The basic idea of RAIM is to leverage redundant measurements at every time step [see snapshot detection scheme (Brown & Chin, 1998; Parkinson & Axelrad, 1988; Sturza, 1988)] or sequentially (Joerger & Pervan, 2013) to come up with probabilistic measures to detect faults and provide statistical bound to protect the state estimate. The advantage of this approach is that it provides the means for rigorous integrity risk computation. It uses redundant measurements to achieve fault detection capability and quantify the impact of undetected faults on state estimation errors. Another advantage is that the calculation of the threshold is based on probability, not selective tuning. Unlike RAIM, in many of the aforementioned works, it is often seen that a particular threshold is handpicked for a given application without rigorous probabilistic calculation.

However, the rigorous IM framework has not always been implemented on emerging non-PNT applications. This is partly due to the sensor measurements’ inhomogeneity or the non-linearity of dynamics in many applications such as UAS. Many systems, such as ADS, have limited redundant and heterogeneous measurements at every time step. This limitation sometimes makes the snapshot of residual-based detection function infeasible to determine faults. And while linearization errors are usually small in the GNSS applications, measurement models in other systems are generally highly nonlinear, and the linearization errors’ can be large. Therefore, the non-linearity might have a significant effect on the existing IM techniques. Lastly, many systems have observability issues [unobservable states (Kassas & Humphreys, 2014) or conditionally observable states (Sun et al., 2019b)], and this is usually overlooked when dealing with IM in GNSS applications.

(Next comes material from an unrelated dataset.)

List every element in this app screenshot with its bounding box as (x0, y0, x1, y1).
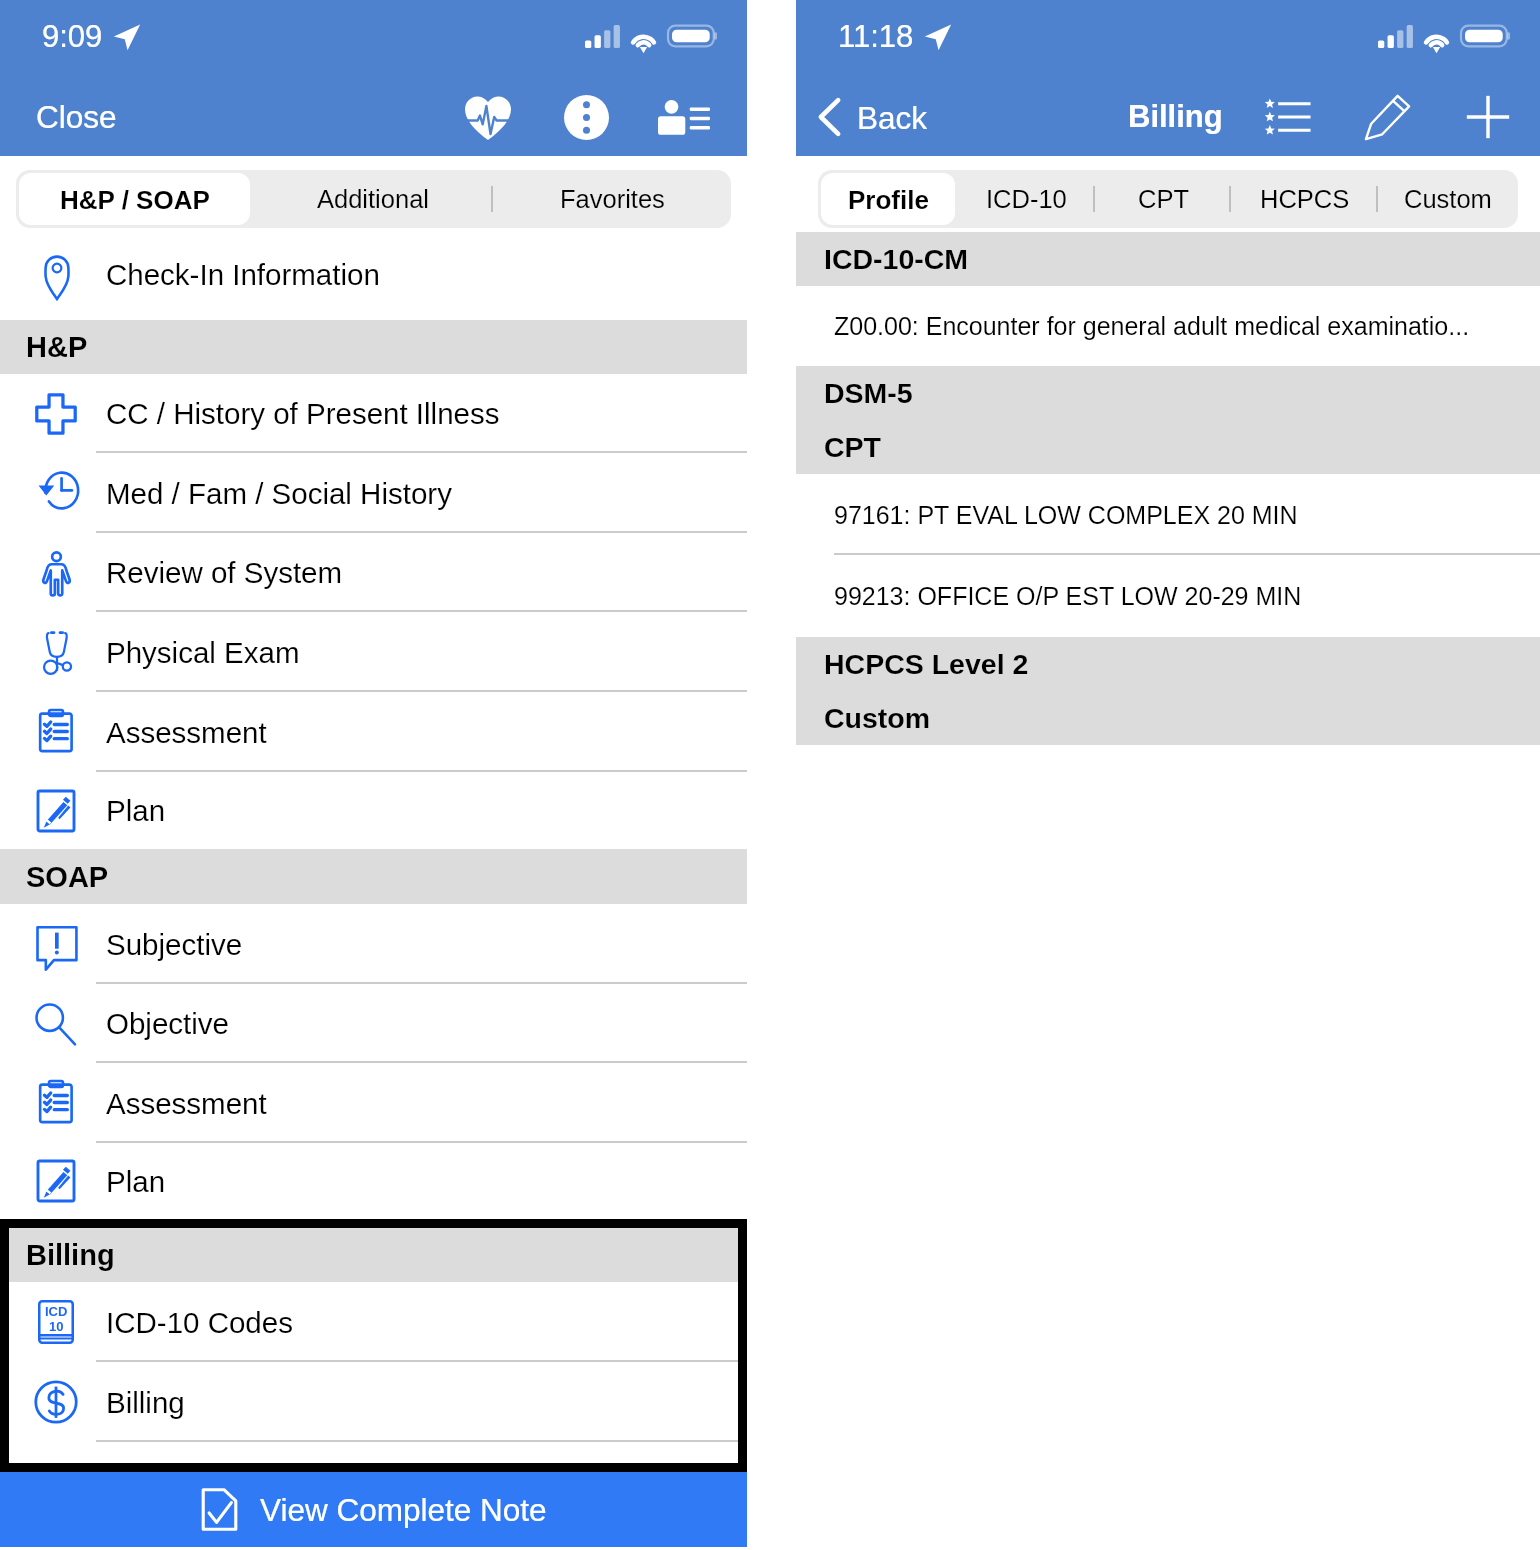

Another aspect of fault detection in IM is the selection of an appropriate fault detector or test statistic. The goal of a fault detector is to detect fault quickly without raising too many false alarms. For real-time applications, online fault detectors are preferred. There are many online fault detectors such as the simple residual thresholding, KF innovation *χ*^{2} test, least-squares residual-based *χ*^{2} test [or commonly referred as the snapshot RAIM (Brown & Chin, 1998; Parkinson & Axelrad, 1988; Sturza, 1988) in navigation literature], Sequential Probability Ratio (SPRT), Cumulative Sum (CUSUM) test, and Generalized Likelihood Ratio (GLR) test.

Residual thresholding is the most straightforward test as it only requires a threshold to determine whether the data has exceeded the nominal level. The KF innovation χ^{2} test is suitable for any KF-based state estimation, and the least-squares residual-based χ^{2} test is a good choice when redundant measurements are available. The three methods mentioned above deal with linear or quadratic functions of the residual.

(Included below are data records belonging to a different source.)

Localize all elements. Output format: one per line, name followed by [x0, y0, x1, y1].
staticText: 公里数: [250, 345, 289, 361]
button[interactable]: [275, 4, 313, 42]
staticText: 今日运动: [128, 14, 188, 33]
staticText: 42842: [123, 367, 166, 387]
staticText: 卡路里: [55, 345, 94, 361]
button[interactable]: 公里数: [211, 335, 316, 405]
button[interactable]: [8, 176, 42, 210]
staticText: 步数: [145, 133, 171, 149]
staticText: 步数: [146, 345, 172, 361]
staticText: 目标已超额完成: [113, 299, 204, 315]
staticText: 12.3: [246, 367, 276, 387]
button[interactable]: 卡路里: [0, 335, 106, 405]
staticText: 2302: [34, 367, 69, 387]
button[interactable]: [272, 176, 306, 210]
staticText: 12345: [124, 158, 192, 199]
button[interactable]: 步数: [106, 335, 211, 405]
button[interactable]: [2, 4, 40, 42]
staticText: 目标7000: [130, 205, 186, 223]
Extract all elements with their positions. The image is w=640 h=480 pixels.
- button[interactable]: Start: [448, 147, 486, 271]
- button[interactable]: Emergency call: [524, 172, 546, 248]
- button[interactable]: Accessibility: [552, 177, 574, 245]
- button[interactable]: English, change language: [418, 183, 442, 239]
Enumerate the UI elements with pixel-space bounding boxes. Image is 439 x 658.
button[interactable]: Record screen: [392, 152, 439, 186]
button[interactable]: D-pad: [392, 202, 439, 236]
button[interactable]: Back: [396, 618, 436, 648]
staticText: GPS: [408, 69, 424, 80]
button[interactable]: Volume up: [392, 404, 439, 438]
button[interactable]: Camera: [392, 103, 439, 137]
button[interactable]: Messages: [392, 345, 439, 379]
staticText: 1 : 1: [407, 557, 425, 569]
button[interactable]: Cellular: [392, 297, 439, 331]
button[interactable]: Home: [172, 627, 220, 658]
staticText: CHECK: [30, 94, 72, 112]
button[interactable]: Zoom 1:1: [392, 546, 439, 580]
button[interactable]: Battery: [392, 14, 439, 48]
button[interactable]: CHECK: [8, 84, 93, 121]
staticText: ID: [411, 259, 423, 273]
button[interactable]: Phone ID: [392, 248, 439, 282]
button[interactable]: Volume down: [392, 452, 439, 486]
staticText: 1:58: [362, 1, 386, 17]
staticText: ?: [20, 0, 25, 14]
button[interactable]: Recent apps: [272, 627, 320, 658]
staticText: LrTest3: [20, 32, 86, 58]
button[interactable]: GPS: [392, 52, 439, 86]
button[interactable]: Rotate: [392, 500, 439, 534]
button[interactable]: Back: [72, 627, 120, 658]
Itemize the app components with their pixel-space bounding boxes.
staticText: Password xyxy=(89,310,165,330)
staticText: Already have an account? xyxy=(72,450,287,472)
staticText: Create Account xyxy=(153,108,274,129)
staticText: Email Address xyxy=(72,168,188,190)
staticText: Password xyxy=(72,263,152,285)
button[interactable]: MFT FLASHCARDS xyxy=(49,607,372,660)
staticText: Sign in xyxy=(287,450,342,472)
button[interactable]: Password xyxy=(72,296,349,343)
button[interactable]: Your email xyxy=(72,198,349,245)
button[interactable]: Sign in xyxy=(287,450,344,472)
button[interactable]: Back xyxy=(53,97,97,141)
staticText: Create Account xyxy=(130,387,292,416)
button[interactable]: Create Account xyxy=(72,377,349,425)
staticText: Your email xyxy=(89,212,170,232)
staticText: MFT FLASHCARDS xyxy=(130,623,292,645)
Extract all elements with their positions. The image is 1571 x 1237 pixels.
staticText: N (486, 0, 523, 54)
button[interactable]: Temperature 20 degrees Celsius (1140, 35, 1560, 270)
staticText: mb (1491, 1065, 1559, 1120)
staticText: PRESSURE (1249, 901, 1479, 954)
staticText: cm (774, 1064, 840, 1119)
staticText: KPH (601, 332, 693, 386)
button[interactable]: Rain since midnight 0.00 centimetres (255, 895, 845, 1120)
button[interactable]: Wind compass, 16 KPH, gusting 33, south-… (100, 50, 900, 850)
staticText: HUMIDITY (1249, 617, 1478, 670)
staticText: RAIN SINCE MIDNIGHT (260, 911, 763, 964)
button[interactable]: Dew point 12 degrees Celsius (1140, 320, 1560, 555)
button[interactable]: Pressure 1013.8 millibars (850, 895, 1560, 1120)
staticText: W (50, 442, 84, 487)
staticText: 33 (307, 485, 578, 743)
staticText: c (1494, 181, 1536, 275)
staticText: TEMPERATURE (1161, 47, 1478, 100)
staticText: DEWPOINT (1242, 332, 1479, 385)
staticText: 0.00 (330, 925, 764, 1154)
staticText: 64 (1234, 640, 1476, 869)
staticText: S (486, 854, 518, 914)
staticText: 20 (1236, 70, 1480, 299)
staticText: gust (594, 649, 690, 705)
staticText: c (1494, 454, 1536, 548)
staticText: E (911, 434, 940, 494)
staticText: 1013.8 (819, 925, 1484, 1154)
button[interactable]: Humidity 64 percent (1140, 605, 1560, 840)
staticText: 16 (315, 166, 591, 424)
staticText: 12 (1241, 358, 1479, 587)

On the other hand, both SPRT and CUSUM tests are well-known for their nonlinear stopping rules (Gustafsson, 2000). For example, the standard one-sided SPRT test requires three tuning parameters: drift *v*, threshold *h*, and reset level *a*. The basic idea of a one-sided SPRT test is to test whether the test statistics have drifted away significantly from the threshold. The drift parameter *v* is used to subtract from the test statistic to control the drift’s level, and the parameter *a* is used to prevent negative drift.

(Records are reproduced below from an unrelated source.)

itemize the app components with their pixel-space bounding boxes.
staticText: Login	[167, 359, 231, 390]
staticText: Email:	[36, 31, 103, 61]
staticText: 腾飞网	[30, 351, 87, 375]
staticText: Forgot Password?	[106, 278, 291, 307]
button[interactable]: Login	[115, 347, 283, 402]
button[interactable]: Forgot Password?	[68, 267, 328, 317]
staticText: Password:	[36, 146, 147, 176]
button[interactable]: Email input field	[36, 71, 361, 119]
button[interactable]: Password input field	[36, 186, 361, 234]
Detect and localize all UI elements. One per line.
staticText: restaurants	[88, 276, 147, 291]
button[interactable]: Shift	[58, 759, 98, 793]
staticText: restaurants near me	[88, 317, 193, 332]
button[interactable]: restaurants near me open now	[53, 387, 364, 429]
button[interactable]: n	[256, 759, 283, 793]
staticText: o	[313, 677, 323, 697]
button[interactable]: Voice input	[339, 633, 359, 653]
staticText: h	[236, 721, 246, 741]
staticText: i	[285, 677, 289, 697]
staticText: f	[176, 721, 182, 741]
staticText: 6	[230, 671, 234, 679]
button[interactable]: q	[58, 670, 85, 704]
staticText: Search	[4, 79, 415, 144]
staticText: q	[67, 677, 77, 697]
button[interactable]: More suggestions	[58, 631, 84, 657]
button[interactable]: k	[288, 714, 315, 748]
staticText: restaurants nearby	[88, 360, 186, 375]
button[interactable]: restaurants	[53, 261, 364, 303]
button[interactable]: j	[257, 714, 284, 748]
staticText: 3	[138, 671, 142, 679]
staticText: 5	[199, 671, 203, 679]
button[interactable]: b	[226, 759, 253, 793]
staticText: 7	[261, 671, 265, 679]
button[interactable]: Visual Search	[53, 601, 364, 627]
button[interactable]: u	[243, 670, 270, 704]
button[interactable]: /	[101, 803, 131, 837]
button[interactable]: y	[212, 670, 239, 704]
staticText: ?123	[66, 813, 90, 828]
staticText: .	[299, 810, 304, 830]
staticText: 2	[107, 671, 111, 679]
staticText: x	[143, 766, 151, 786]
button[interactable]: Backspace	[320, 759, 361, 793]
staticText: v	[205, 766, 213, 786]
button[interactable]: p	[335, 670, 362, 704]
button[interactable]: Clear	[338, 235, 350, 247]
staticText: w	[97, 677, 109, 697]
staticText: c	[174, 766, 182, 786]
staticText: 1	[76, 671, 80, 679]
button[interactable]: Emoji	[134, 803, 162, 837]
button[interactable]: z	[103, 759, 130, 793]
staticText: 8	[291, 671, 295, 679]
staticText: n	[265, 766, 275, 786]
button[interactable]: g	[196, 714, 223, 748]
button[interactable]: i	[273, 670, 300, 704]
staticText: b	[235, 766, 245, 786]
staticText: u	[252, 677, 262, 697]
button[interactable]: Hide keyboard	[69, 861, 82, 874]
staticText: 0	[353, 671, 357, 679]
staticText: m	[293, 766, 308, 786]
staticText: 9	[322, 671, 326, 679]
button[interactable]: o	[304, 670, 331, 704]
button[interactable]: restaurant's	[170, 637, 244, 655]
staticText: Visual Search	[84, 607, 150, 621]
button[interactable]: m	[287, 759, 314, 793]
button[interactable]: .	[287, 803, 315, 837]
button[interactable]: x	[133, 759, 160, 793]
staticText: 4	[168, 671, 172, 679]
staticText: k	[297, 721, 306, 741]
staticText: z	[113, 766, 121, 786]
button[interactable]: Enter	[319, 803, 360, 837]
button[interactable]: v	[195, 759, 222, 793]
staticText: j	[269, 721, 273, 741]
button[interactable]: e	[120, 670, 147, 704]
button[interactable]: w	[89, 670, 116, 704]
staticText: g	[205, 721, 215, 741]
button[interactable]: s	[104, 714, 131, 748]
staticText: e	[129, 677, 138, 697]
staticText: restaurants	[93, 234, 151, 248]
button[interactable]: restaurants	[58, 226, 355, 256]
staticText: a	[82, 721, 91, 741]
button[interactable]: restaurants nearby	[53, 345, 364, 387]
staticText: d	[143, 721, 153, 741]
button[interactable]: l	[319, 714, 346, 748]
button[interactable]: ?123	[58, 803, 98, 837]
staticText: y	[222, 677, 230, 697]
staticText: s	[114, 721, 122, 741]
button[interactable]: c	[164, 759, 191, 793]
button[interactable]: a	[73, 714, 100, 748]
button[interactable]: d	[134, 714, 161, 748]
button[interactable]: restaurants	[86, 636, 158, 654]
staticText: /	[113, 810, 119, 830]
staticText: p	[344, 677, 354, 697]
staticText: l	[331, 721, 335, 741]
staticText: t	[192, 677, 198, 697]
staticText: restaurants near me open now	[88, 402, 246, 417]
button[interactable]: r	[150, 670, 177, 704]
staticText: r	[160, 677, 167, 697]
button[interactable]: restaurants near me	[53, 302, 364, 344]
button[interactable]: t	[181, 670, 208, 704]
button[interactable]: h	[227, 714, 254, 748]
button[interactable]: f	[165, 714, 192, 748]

Similarly, the one-sided CUSUM test is the same as the one-sided SPRT test with the reset level *a* = 0. Several variations of both SPRT and CUSUM tests can be found in the literature. However, both tests require hand-tuning for the desired outcome. The GLR is also a powerful nonlinear test for fault detection, but it usually requires the knowledge of Probability Density Functions (PDF) under different hypotheses. In this paper, the KF-based detectors will be utilized with some additional novel improvement.

### 1.2 Contribution

This paper provides four main contributions to the air data FDI literature: First, we design a dual pitot tube air data fault detection and isolation system that can be easily implemented on most UAVs. Second, we expand on sequential IM techniques in the Kalman filter setting to evaluate the integrity risk for the designed fault detection algorithm.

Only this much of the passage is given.